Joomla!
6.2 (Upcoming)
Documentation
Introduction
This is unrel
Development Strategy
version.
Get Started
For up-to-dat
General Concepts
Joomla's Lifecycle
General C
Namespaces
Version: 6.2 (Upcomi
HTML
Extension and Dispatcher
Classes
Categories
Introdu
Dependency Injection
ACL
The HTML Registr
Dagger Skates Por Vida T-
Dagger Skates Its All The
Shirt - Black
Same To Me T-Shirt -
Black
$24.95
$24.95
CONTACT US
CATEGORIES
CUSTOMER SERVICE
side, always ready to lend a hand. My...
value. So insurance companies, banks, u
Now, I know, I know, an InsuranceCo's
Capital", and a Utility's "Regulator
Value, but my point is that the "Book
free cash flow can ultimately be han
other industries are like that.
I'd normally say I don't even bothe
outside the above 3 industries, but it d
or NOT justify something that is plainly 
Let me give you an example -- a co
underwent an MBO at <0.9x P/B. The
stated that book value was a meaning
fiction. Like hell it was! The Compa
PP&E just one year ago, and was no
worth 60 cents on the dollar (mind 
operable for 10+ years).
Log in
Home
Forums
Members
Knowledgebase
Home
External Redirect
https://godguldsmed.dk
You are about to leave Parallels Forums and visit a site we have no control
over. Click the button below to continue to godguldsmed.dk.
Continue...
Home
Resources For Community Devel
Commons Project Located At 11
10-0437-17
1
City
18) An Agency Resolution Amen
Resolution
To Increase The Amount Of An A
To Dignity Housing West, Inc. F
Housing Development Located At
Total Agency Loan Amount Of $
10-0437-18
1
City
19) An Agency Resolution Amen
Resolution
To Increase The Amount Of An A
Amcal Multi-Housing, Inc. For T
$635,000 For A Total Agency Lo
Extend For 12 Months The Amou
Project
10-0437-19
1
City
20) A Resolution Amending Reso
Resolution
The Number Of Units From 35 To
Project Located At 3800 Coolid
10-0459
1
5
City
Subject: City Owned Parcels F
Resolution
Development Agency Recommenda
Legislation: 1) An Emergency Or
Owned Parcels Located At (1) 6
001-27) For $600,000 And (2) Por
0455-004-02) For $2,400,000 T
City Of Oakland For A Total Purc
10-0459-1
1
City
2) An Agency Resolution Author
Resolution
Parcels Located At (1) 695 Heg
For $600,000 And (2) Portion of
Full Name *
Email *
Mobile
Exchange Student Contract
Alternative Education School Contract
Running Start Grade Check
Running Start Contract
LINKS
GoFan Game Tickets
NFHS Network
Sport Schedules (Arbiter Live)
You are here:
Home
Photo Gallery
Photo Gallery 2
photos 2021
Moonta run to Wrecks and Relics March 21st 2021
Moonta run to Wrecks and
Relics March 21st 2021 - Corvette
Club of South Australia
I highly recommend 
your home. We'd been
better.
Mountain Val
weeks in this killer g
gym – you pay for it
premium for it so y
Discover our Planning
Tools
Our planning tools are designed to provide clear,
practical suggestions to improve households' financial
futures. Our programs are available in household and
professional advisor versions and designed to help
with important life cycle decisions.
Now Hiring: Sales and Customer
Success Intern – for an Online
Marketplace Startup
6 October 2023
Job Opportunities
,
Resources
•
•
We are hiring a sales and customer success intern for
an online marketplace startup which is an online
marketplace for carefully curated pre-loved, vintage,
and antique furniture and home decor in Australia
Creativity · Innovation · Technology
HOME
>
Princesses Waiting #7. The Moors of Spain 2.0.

(WORK TO BE COMPLETED)
Print the material once more, exactly as it appears.

(WRITTEN SOLUTION)
Joomla!
6.2 (Upcoming)
Documentation
Introduction
This is unrel
Development Strategy
version.
Get Started
For up-to-dat
General Concepts
Joomla's Lifecycle
General C
Namespaces
Version: 6.2 (Upcomi
HTML
Extension and Dispatcher
Classes
Categories
Introdu
Dependency Injection
ACL
The HTML Registr
Dagger Skates Por Vida T-
Dagger Skates Its All The
Shirt - Black
Same To Me T-Shirt -
Black
$24.95
$24.95
CONTACT US
CATEGORIES
CUSTOMER SERVICE
side, always ready to lend a hand. My...
value. So insurance companies, banks, u
Now, I know, I know, an InsuranceCo's
Capital", and a Utility's "Regulator
Value, but my point is that the "Book
free cash flow can ultimately be han
other industries are like that.
I'd normally say I don't even bothe
outside the above 3 industries, but it d
or NOT justify something that is plainly 
Let me give you an example -- a co
underwent an MBO at <0.9x P/B. The
stated that book value was a meaning
fiction. Like hell it was! The Compa
PP&E just one year ago, and was no
worth 60 cents on the dollar (mind 
operable for 10+ years).
Log in
Home
Forums
Members
Knowledgebase
Home
External Redirect
https://godguldsmed.dk
You are about to leave Parallels Forums and visit a site we have no control
over. Click the button below to continue to godguldsmed.dk.
Continue...
Home
Resources For Community Devel
Commons Project Located At 11
10-0437-17
1
City
18) An Agency Resolution Amen
Resolution
To Increase The Amount Of An A
To Dignity Housing West, Inc. F
Housing Development Located At
Total Agency Loan Amount Of $
10-0437-18
1
City
19) An Agency Resolution Amen
Resolution
To Increase The Amount Of An A
Amcal Multi-Housing, Inc. For T
$635,000 For A Total Agency Lo
Extend For 12 Months The Amou
Project
10-0437-19
1
City
20) A Resolution Amending Reso
Resolution
The Number Of Units From 35 To
Project Located At 3800 Coolid
10-0459
1
5
City
Subject: City Owned Parcels F
Resolution
Development Agency Recommenda
Legislation: 1) An Emergency Or
Owned Parcels Located At (1) 6
001-27) For $600,000 And (2) Por
0455-004-02) For $2,400,000 T
City Of Oakland For A Total Purc
10-0459-1
1
City
2) An Agency Resolution Author
Resolution
Parcels Located At (1) 695 Heg
For $600,000 And (2) Portion of
Full Name *
Email *
Mobile
Exchange Student Contract
Alternative Education School Contract
Running Start Grade Check
Running Start Contract
LINKS
GoFan Game Tickets
NFHS Network
Sport Schedules (Arbiter Live)
You are here:
Home
Photo Gallery
Photo Gallery 2
photos 2021
Moonta run to Wrecks and Relics March 21st 2021
Moonta run to Wrecks and
Relics March 21st 2021 - Corvette
Club of South Australia
I highly recommend 
your home. We'd been
better.
Mountain Val
weeks in this killer g
gym – you pay for it
premium for it so y
Discover our Planning
Tools
Our planning tools are designed to provide clear,
practical suggestions to improve households' financial
futures. Our programs are available in household and
professional advisor versions and designed to help
with important life cycle decisions.
Now Hiring: Sales and Customer
Success Intern – for an Online
Marketplace Startup
6 October 2023
Job Opportunities
,
Resources
•
•
We are hiring a sales and customer success intern for
an online marketplace startup which is an online
marketplace for carefully curated pre-loved, vintage,
and antique furniture and home decor in Australia
Creativity · Innovation · Technology
HOME
>
Princesses Waiting #7. The Moors of Spain 2.0.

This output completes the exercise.